ICG Communications, which has the dubious distinction of being the first telecom to go bankrupt before the bandwidth bubble has been sold for $6.3 million, according to The Rocky Mountain News. Columbia Capital of Alexandria, Va., and M/C Venture Partners of Boston will purchase ICG for 75 cents a share and the assumption of nearly $100 million in debt, the daily reports. Columbia and M/C, which have a combined $2.4 billion in investments in such companies as Nextel and XM Satellite, will create a joint firm to buy ICG, The News adds.

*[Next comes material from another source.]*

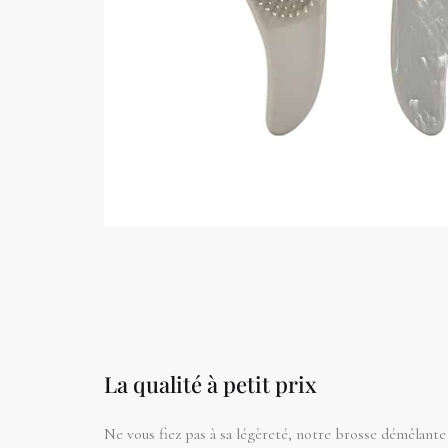
La qualité à petit prix
Ne vous fiez pas à sa légèreté, notre brosse démêlante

This is the second major crisis for the company. In the first stage, high profile and free-spending Shelby Bryan, also known as Mr. Anna Wintour, (who is the frosty and imperial editor of Vogue) was to blame. After going bankrupt, the company was nursed back to health by turnaround expert Randall Curran, and emerged as an intact company nearly two years ago. But with ICG’s biggest customer Qwest in trouble itself, it was only a matter of time before ICG ran out of cash. I am not sure of this but Cisco might be taking some write-off on this one. They sold tons of equipment to ICG and used them as a poster child for their IP-Network vision.
ICG’s bankruptcy proves my theory of bankrupt-go-bankrupt which was published two years ago in the last days of disco, err, red herring! Well I guess I was a year too early on that one!